To the Reader's Forum:
The discussion concerning voting machines has taken a distasteful turn to someone like me who is part of the ''constituency [that] reign like arrogant gods of political correctness over us peons and suckers.'' (08/30/08 letter in The Reader's Forum.)
The Right to vote is a First Amendment right guaranteed in the U.S. Constitution. There are no qualifiers such as ''if she can reach the machine'' or ''only if she is able to walk 100 feet'' attached to that right.
However, the current voting machines in NY prevent me from exercising that right unless I have enough forethought to request an absentee ballot. Due to my dwarfism, I have in prior years had to stand on a chair in order to vote.

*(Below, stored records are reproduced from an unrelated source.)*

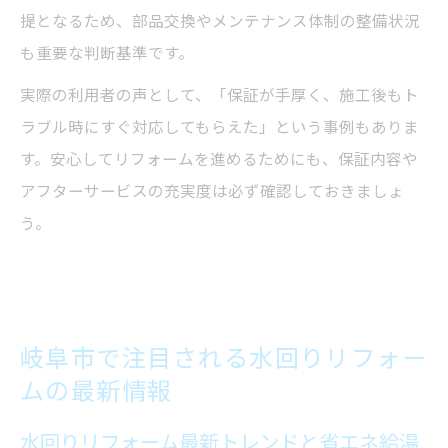
提となるため、部品交換やメンテナンス体制の整備状況
も重要な判断基準です。
実際の利用者の声として、「保証が手厚く、施工後もト
ラブル時にすぐ対応してもらえた」という事例もありま
す。安心してリフォームを進めるためにも、保証内容や
アフターサービスの充実度は必ず確認しておきましょ
う。
岐阜市で注目される水回りリフォー
ムの最新情報
水回りリフォーム最新トレンドと省エネ給湯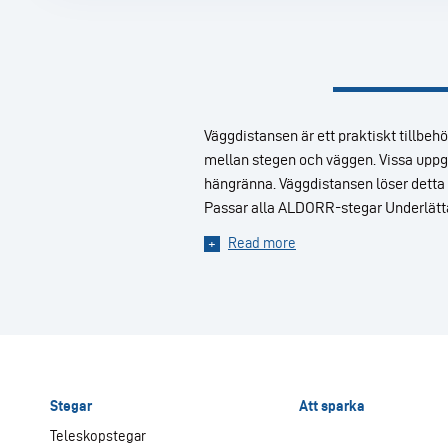
Väggdistansen är ett praktiskt tillbe
mellan stegen och väggen. Vissa uppgif
hängränna. Väggdistansen löser detta
Passar alla ALDORR-stegar Underlätta
Read more
Stegar
Att sparka
Teleskopstegar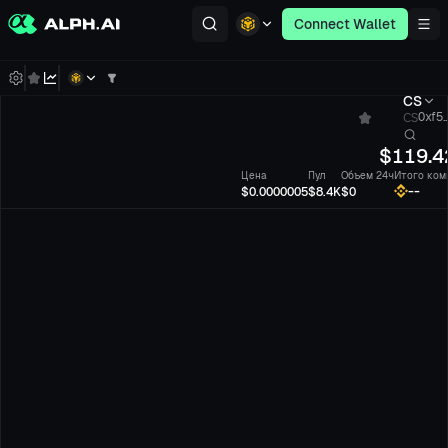
Connect Wallet
CS
CS
0xf5.
$
119.4
Цена
Пул
Объем 24ч
Итого ком
--
$0.0000005
$8.4K
$0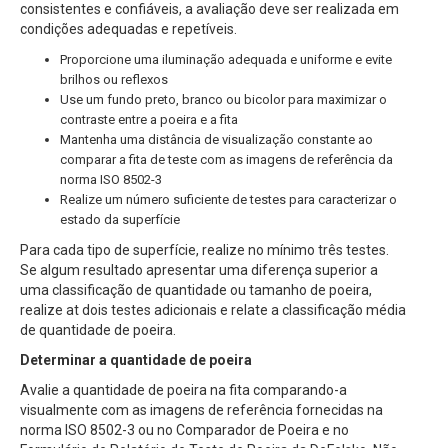
consistentes e confiáveis, a avaliação deve ser realizada em
condições adequadas e repetíveis.
Proporcione uma iluminação adequada e uniforme e evite
brilhos ou reflexos
Use um fundo preto, branco ou bicolor para maximizar o
contraste entre a poeira e a fita
Mantenha uma distância de visualização constante ao
comparar a fita de teste com as imagens de referência da
norma ISO 8502-3
Realize um número suficiente de testes para caracterizar o
estado da superfície
Para cada tipo de superfície, realize no mínimo três testes.
Se algum resultado apresentar uma diferença superior a
uma classificação de quantidade ou tamanho de poeira,
realize at dois testes adicionais e relate a classificação média
de quantidade de poeira.
Determinar a quantidade de poeira
Avalie a quantidade de poeira na fita comparando-a
visualmente com as imagens de referência fornecidas na
norma ISO 8502-3 ou no Comparador de Poeira e no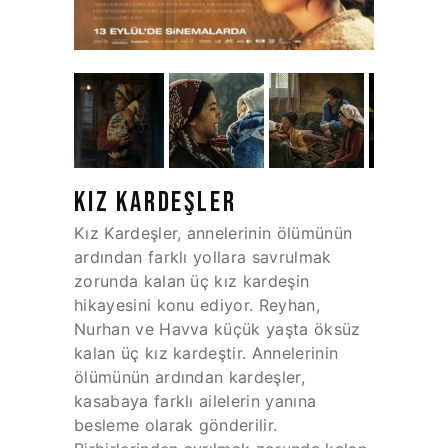
KIZ KARDEŞLER
Kız Kardeşler, annelerinin ölümünün
ardından farklı yollara savrulmak
zorunda kalan üç kız kardeşin
hikayesini konu ediyor. Reyhan,
Nurhan ve Havva küçük yaşta öksüz
kalan üç kız kardeştir. Annelerinin
ölümünün ardından kardeşler,
kasabaya farklı ailelerin yanına
besleme olarak gönderilir.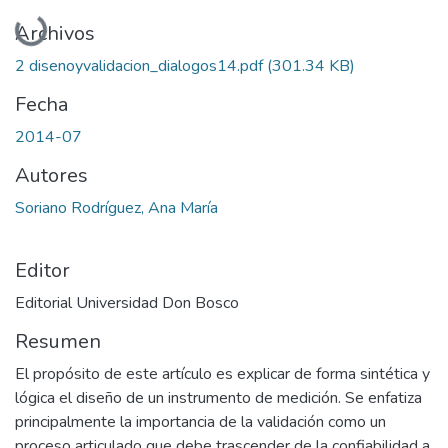
Cargando...
Archivos
2 disenoyvalidacion_dialogos14.pdf
(301.34 KB)
Fecha
2014-07
Autores
Soriano Rodríguez, Ana María
Editor
Editorial Universidad Don Bosco
Resumen
El propósito de este artículo es explicar de forma sintética y
lógica el diseño de un instrumento de medición. Se enfatiza
principalmente la importancia de la validación como un
proceso articulado que debe trascender de la confiabilidad a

Since developing problems with my hip which have limited my ability to walk and prevented me from climbing on stools, ladders, and chairs to reach things, I have not been able to vote like everyone else.

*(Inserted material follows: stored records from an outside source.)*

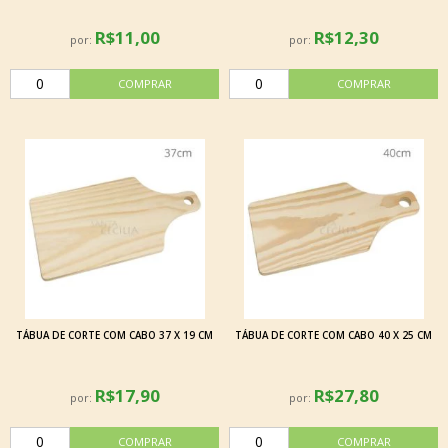
R$11,00
R$12,30
por:
por:
TÁBUA DE CORTE COM CABO 37 X 19 CM
TÁBUA DE CORTE COM CABO 40 X 25 CM
R$17,90
R$27,80
por:
por: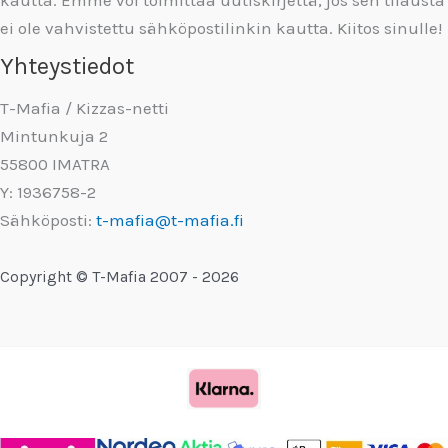
ei ole vahvistettu sähköpostilinkin kautta. Kiitos sinulle!
Yhteystiedot
T-Mafia / Kizzas-netti
Mintunkuja 2
55800 IMATRA
Y: 1936758-2
Sähköposti:
t-mafia@t-mafia.fi
Copyright © T-Mafia 2007 - 2026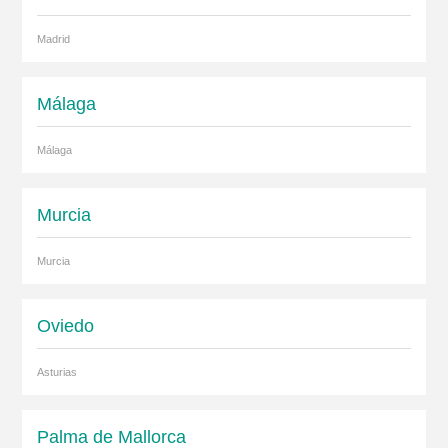
Madrid
Málaga
Málaga
Murcia
Murcia
Oviedo
Asturias
Palma de Mallorca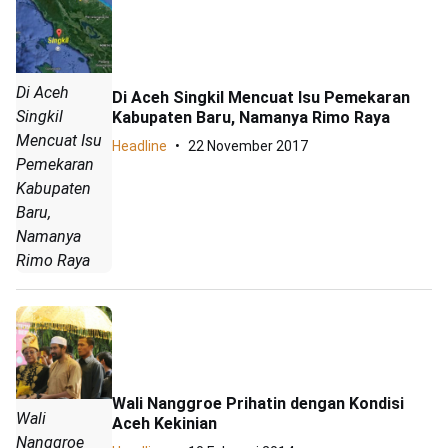
Di Aceh
Di Aceh Singkil Mencuat Isu Pemekaran
Singkil
Kabupaten Baru, Namanya Rimo Raya
Mencuat Isu
Headline
22 November 2017
Pemekaran
Kabupaten
Baru,
Namanya
Rimo Raya
Wali Nanggroe Prihatin dengan Kondisi
Wali
Aceh Kekinian
Nanggroe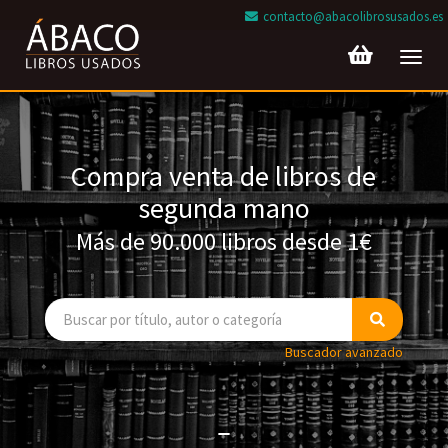
contacto@abacolibrosusados.es
Toggl
navig
Compra venta de libros de
segunda mano
Más de 90.000 libros desde 1€
Buscador avanzado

I did once have an election volunteer offer to go in to the voting machine with me to pull the levers, however, I value the ability to vote in secret.
In my opinion, ''political correctness'' has done very little for people with disabilities except change the labels that are thrown at us as we interact in society. If political correctness really reigned as a god in this world, the word ''midget'' would not be used in any context since it is the equivalent of a racial slur to people with dwarfism.

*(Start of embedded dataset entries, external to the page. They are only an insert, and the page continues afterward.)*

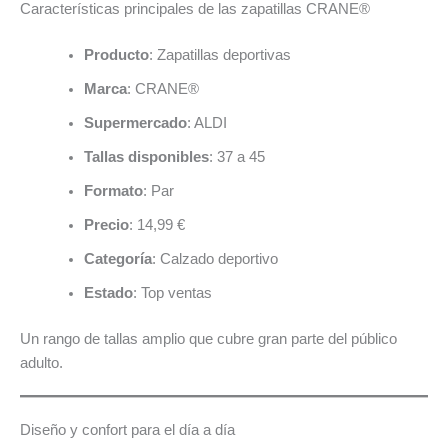
Características principales de las zapatillas CRANE®
Producto
: Zapatillas deportivas
Marca
: CRANE®
Supermercado
: ALDI
Tallas disponibles
: 37 a 45
Formato
: Par
Precio
: 14,99 €
Categoría
: Calzado deportivo
Estado
: Top ventas
Un rango de tallas amplio que cubre gran parte del público
adulto.
Diseño y confort para el día a día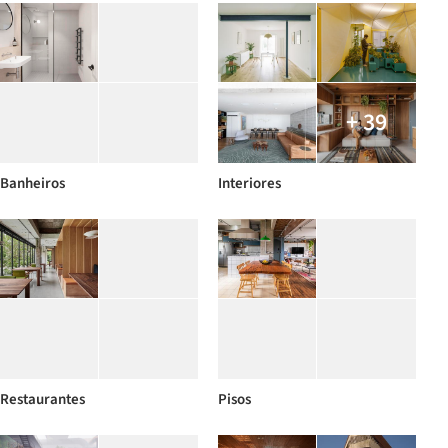
+ 39
Banheiros
Interiores
Restaurantes
Pisos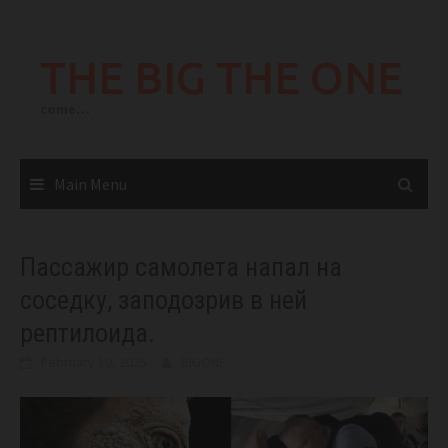
Skip
to
THE BIG THE ONE
content
come…
Main Menu
Пассажир самолета напал на
соседку, заподозрив в ней
рептилоида.
February 10, 2025
BIGONE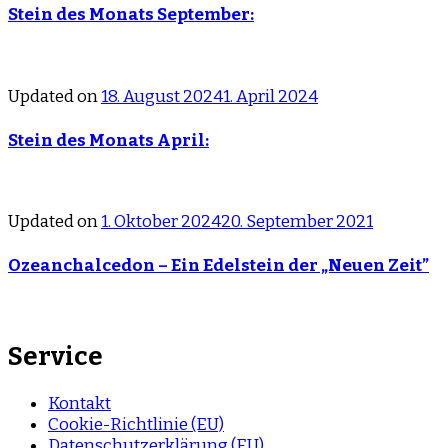
Stein des Monats September:
Updated on
18. August 2024
1. April 2024
Stein des Monats April:
Updated on
1. Oktober 2024
20. September 2021
Ozeanchalcedon – Ein Edelstein der „Neuen Zeit”
Service
Kontakt
Cookie-Richtlinie (EU)
Datenschutzerklärung (EU)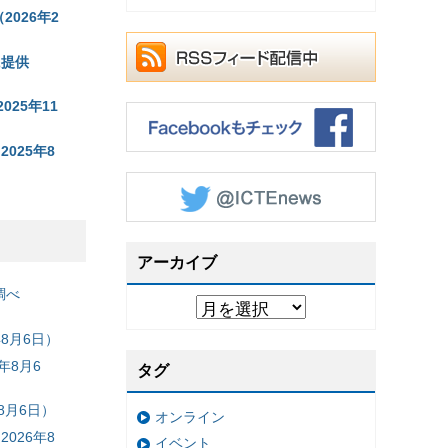
2026年2
に提供
25年11
025年8
アーカイブ
調べ
8月6日）
年8月6
タグ
8月6日）
オンライン
026年8
イベント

There are many more steps we need to take to remove physical barriers, improve employment opportunities, and remove social stigma from people who have a condition that limits their physical, mental, or emotional abilities. Individuals with disabilities struggle every day with things that the average person takes for granted. Granted, it will take money to correct things, however, we do not need to create more barriers by questioning whether accommodations need to be made or maligning the people who are asking for their constitutional rights.
I don't expect the entire world to accommodate the size and proportions of my body. However, I do want to exercise my right to vote without hazard to my health.